(Extracted data entries)
--- START ---
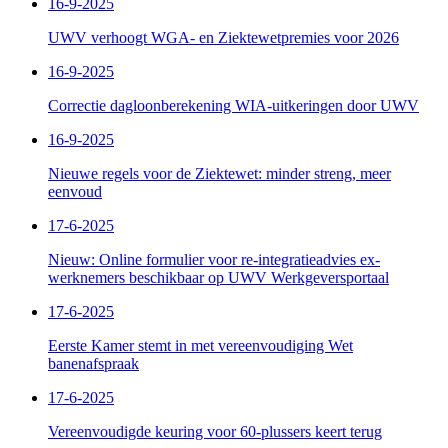
16-9-2025
UWV verhoogt WGA- en Ziektewetpremies voor 2026
16-9-2025
Correctie dagloonberekening WIA-uitkeringen door UWV
16-9-2025
Nieuwe regels voor de Ziektewet: minder streng, meer
eenvoud
17-6-2025
Nieuw: Online formulier voor re-integratieadvies ex-
werknemers beschikbaar op UWV Werkgeversportaal
17-6-2025
Eerste Kamer stemt in met vereenvoudiging Wet
banenafspraak
17-6-2025
Vereenvoudigde keuring voor 60-plussers keert terug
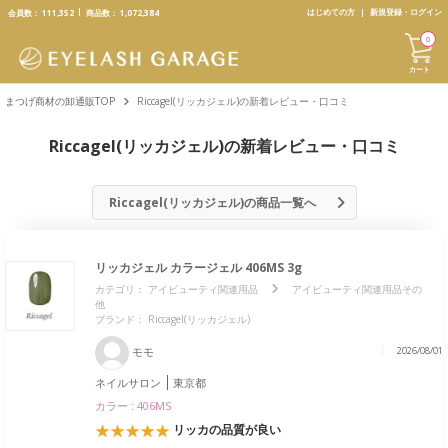
text.skipToContent
text.skipToNavigation
はじめての方
新規登録・ログイン
会員数：
111,352
商品数：
1,072,384
0
カート
まつげ商材の卸通販TOP
Riccagel(リッカジェル)の新着レビュー・口コミ
Riccagel(リッカジェル)の新着レビュー・口コミ
Riccagel(リッカジェル)の商品一覧へ
リッカジェル カラージェル 406MS 3g
カテゴリ：
アイビューティ関連用品
アイビューティ関連用品その
他
ブランド：
Riccagel(リッカジェル)
モモ
2026/08/01
ネイルサロン
東京都
カラー : 406MS
リッカの品質が良い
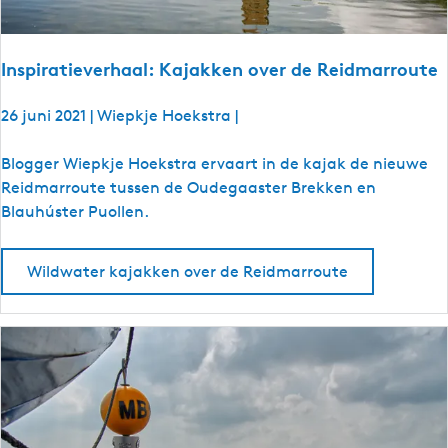
S
u
p
Inspiratieverhaal: Kajakken over de Reidmarroute
p
e
26 juni 2021
|
Wiepkje Hoekstra
|
n
o
I
Blogger Wiepkje Hoekstra ervaart in de kajak de nieuwe
v
n
Reidmarroute tussen de Oudegaaster Brekken en
e
s
Blauhúster Puollen.
r
p
d
i
Wildwater kajakken over de Reidmarroute
e
r
p
a
o
t
e
i
l
e
e
v
n
e
r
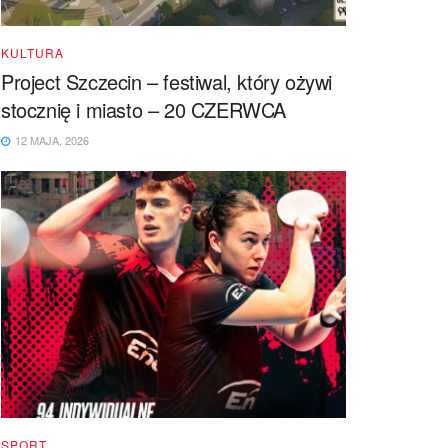
KULTURA
Project Szczecin – festiwal, który ożywi
stocznię i miasto – 20 CZERWCA
12 MAJA, 2026
SPORT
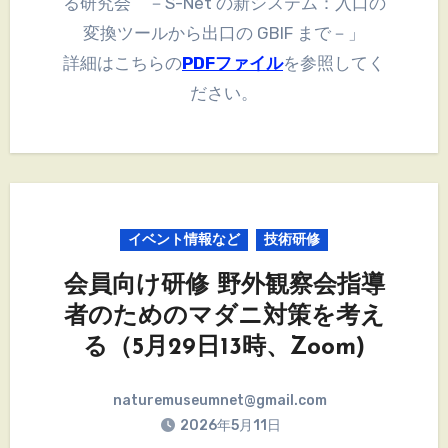
る研究会 －S-Net の新システム：入口の
変換ツールから出口の GBIF まで－」
詳細はこちらの
PDFファイル
を参照してく
ださい。
イベント情報など
技術研修
会員向け研修 野外観察会指導
者のためのマダニ対策を考え
る（5月29日13時、Zoom)
naturemuseumnet@gmail.com
2026年5月11日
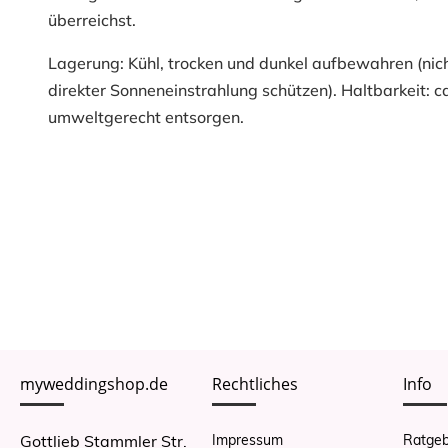
überreichst.
Lagerung: Kühl, trocken und dunkel aufbewahren (nich
direkter Sonneneinstrahlung schützen). Haltbarkeit: ca
umweltgerecht entsorgen.
myweddingshop.de
Rechtliches
Info
Gottlieb Stammler Str.
Impressum
Ratgeb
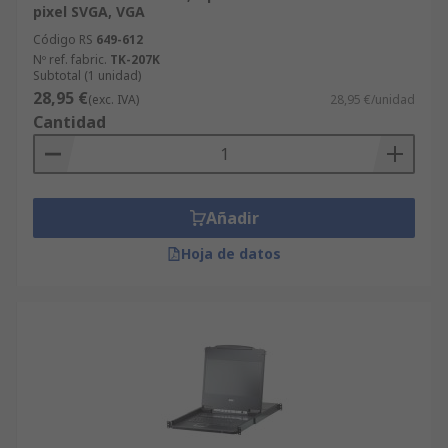
pixel SVGA, VGA
Código RS
649-612
Nº ref. fabric.
TK-207K
Subtotal (1 unidad)
28,95 €
(exc. IVA)
28,95 €/unidad
Cantidad
Añadir
Hoja de datos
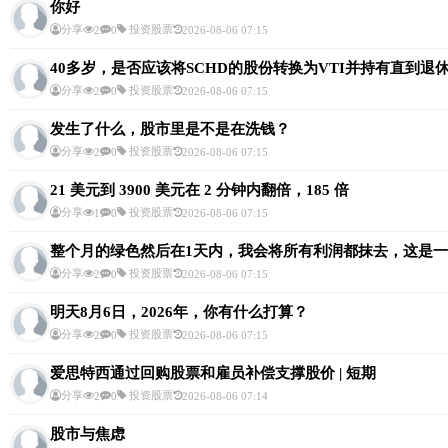
你好
分享
投资股票
2
0
2026-08-06 07:15
40多岁，是否应该将SCHD的股份转换为VTI并持有直到退
分享
投资股票
2
0
2026-08-06 07:15
发生了什么，股市里是不是在洗钱？
分享
投资股票
2
0
2026-08-06 07:15
21 美元到 3900 美元在 2 分钟内翻倍，185 倍
分享
投资股票
1
0
2026-08-06 07:15
整个月的绿色然后在1天内，我会将所有利润都抹去，这是
分享
投资股票
2
0
2026-08-06 07:15
明天8月6日，2026年，你有什么打算？
分享
投资股票
2
0
2026-08-06 07:15
爱思特西通过回购股票和雇员补偿支撑股价 | 短期
分享
投资股票
2
0
2026-08-06 07:14
股市与焦虑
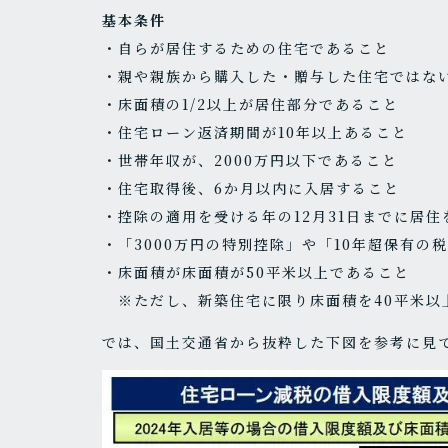
基本条件
・自らが居住するための住宅であること
・親や親族から購入した・贈与した住宅ではな
・床面積の1/2以上が居住部分であること
・住宅ローン返済期間が10年以上あること
・世帯年収が、2000万円以下であること
・住宅取得後、6か月以内に入居すること
・控除の適用を受ける年の12月31日までに居
・「3000万円の特別控除」や「10年超保有
・床面積が床面積が50平米以上であること
※ただし、新築住宅に限り床面積を40平米以
では、国土交通省から抜粋した下図を参考に見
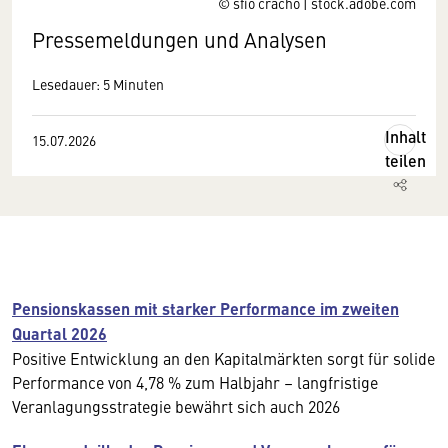
© sfio cracho | stock.adobe.com
Pressemeldungen und Analysen
Lesedauer: 5 Minuten
Inhalt
15.07.2026
teilen
Pensionskassen mit starker Performance im zweiten
Quartal 2026
Positive Entwicklung an den Kapitalmärkten sorgt für solide
Performance von 4,78 % zum Halbjahr – langfristige
Veranlagungsstrategie bewährt sich auch 2026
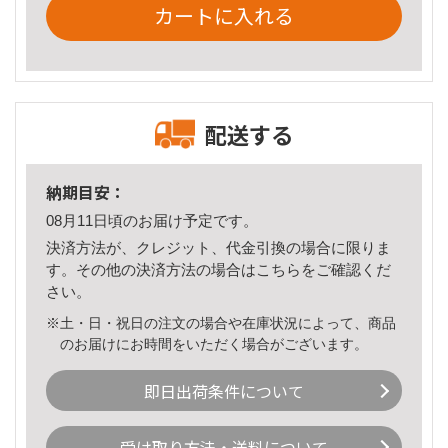
カートに入れる
配送する
納期目安：
08月11日頃のお届け予定です。
決済方法が、クレジット、代金引換の場合に限りま
す。その他の決済方法の場合は
こちら
をご確認くだ
さい。
※土・日・祝日の注文の場合や在庫状況によって、商品
のお届けにお時間をいただく場合がございます。
即日出荷条件について
受け取り方法・送料について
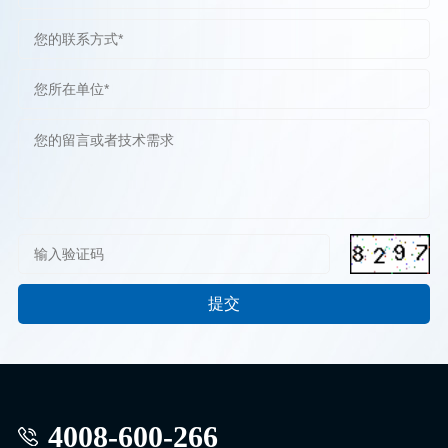
4008-600-266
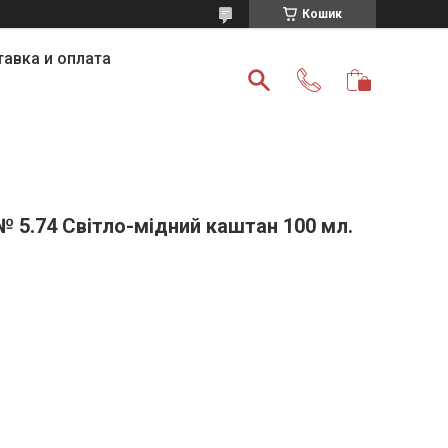
Кошик
авка и оплата
 № 5.74 Світло-мідний каштан 100 мл.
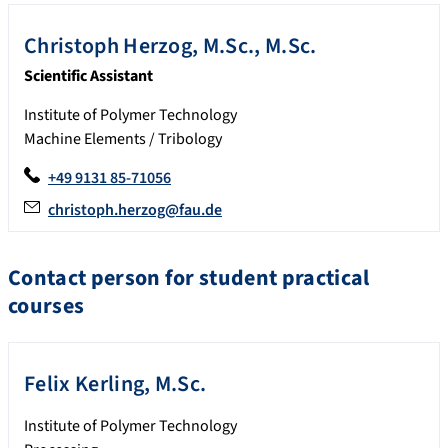
Christoph
Herzog
,
M.Sc., M.Sc.
Scientific Assistant
Institute of Polymer Technology
Machine Elements / Tribology
+49 9131 85-71056
christoph.herzog@fau.de
Contact person for student practical
courses
Felix
Kerling
,
M.Sc.
Institute of Polymer Technology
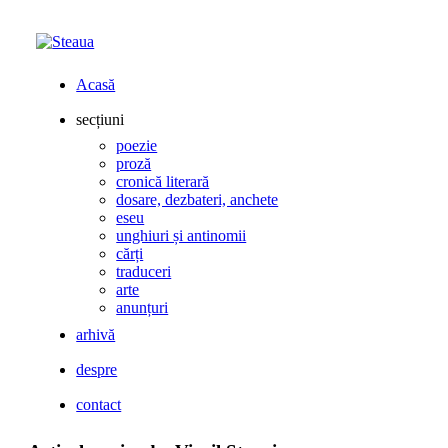
Acasă
secțiuni
poezie
proză
cronică literară
dosare, dezbateri, anchete
eseu
unghiuri și antinomii
cărți
traduceri
arte
anunțuri
arhivă
despre
contact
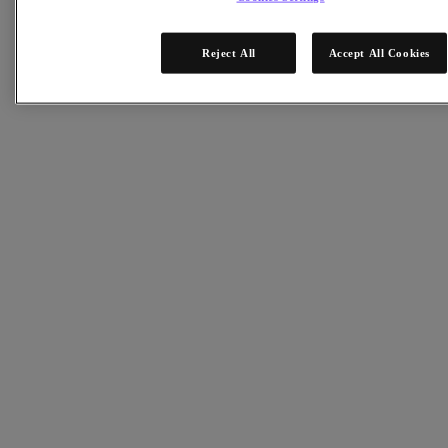
Risorse
Leggi
Reject All
Accept All Cookies
Whitepaper
eBooks
Report degli analisti
Testimonianze dei clienti
Glossario
Informative sulle soluzioni
Note tecniche
.NEXT Community – Blog
Blog
Comunicati stampa
Guarda
Webinar on‑demand
Videos
Partecipa
Eventi e webinar
Formazione
Certificazioni
Collegati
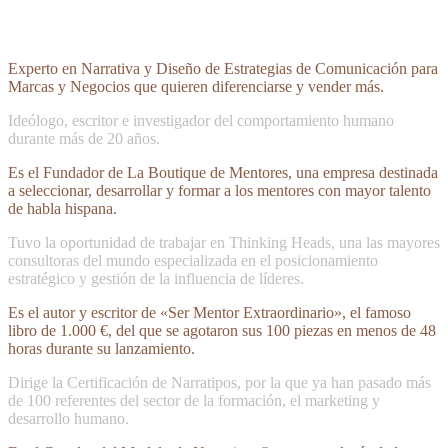
Experto en Narrativa y Diseño de Estrategias de Comunicación para
Marcas y Negocios que quieren diferenciarse y vender más.
Ideólogo, escritor e investigador del comportamiento humano
durante más de 20 años.
Es el Fundador de La Boutique de Mentores, una empresa destinada
a seleccionar, desarrollar y formar a los mentores con mayor talento
de habla hispana.
Tuvo la oportunidad de trabajar en Thinking Heads, una las mayores
consultoras del mundo especializada en el posicionamiento
estratégico y gestión de la influencia de líderes.
Es el autor y escritor de «Ser Mentor Extraordinario», el famoso
libro de 1.000 €, del que se agotaron sus 100 piezas en menos de 48
horas durante su lanzamiento.
Dirige la Certificación de Narratipos, por la que ya han pasado más
de 100 referentes del sector de la formación, el marketing y
desarrollo humano.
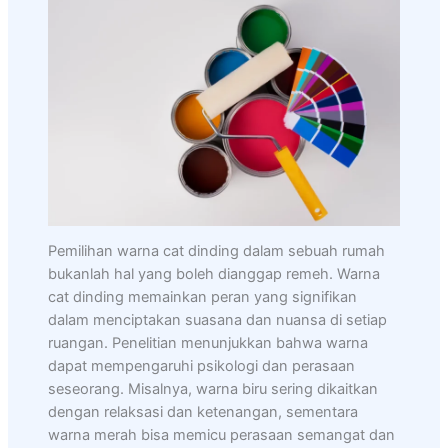
Pemilihan warna cat dinding dalam sebuah rumah
bukanlah hal yang boleh dianggap remeh. Warna
cat dinding memainkan peran yang signifikan
dalam menciptakan suasana dan nuansa di setiap
ruangan. Penelitian menunjukkan bahwa warna
dapat mempengaruhi psikologi dan perasaan
seseorang. Misalnya, warna biru sering dikaitkan
dengan relaksasi dan ketenangan, sementara
warna merah bisa memicu perasaan semangat dan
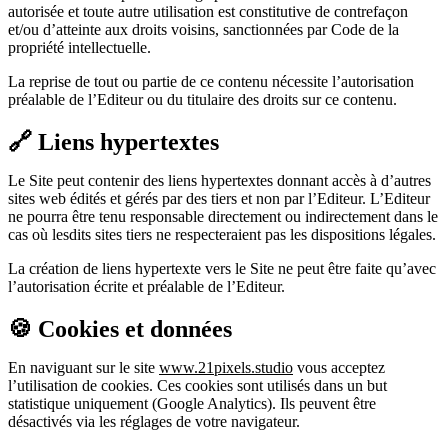
autorisée et toute autre utilisation est constitutive de contrefaçon
et/ou d’atteinte aux droits voisins, sanctionnées par Code de la
propriété intellectuelle.
La reprise de tout ou partie de ce contenu nécessite l’autorisation
préalable de l’Editeur ou du titulaire des droits sur ce contenu.
🔗 Liens hypertextes
Le Site peut contenir des liens hypertextes donnant accès à d’autres
sites web édités et gérés par des tiers et non par l’Editeur. L’Editeur
ne pourra être tenu responsable directement ou indirectement dans le
cas où lesdits sites tiers ne respecteraient pas les dispositions légales.
La création de liens hypertexte vers le Site ne peut être faite qu’avec
l’autorisation écrite et préalable de l’Editeur.
🍪 Cookies et données
En naviguant sur le site
www.21pixels.studio
vous acceptez
l’utilisation de cookies. Ces cookies sont utilisés dans un but
statistique uniquement (Google Analytics). Ils peuvent être
désactivés via les réglages de votre navigateur.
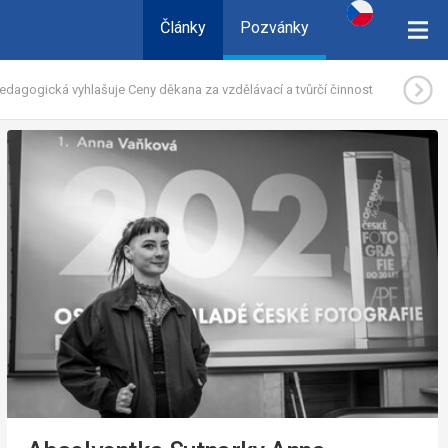
Články
Pozvánky
edagogická vyhlašuje Ceny děkana za vzdělávací a tvůrčí činnost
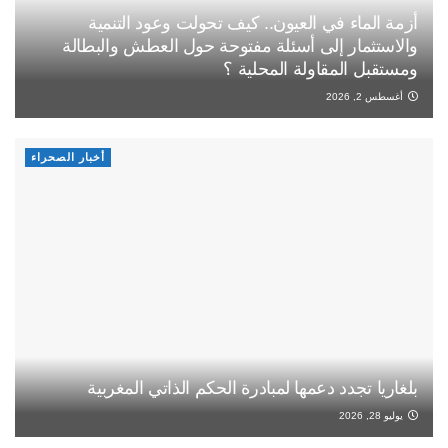
أزمة الماء في العيون.. كيف تحولت وعود التنمية
والاستثمار إلى أسئلة مفتوحة حول العطش والبطالة
ومستقبل المقاولة المحلية ؟
أغسطس 2, 2026
أخبار الصحراء
بلغاريا تجدد دعمها لمبادرة الحكم الذاتي المغربية
يوليو 28, 2026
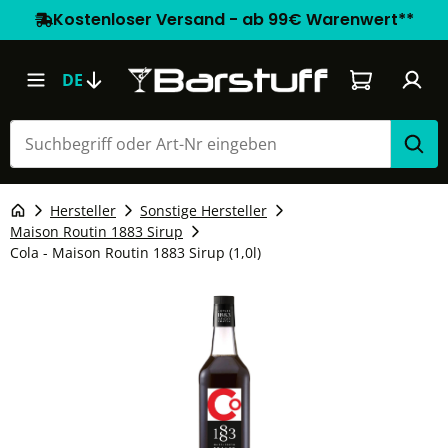
Kostenloser Versand - ab 99€ Warenwert**
Warenkorb e
DE
Hersteller
Sonstige Hersteller
Maison Routin 1883 Sirup
Cola - Maison Routin 1883 Sirup (1,0l)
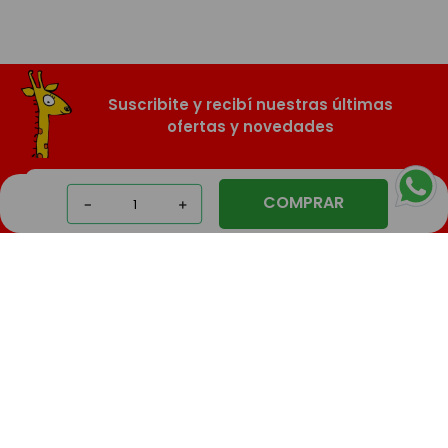
Suscribite y recibí nuestras últimas
ofertas y novedades
COMPRAR
－
＋
SUSCRIBIR
Nosotros
Compras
--- END ---
Exercise directions >>
Please copy each line of the records above that holds the word "autorisation".

Result of this task >>
La reprise de tout ou partie de ce contenu nécessite l’autorisation
l’autorisation écrite et préalable de l’Editeur.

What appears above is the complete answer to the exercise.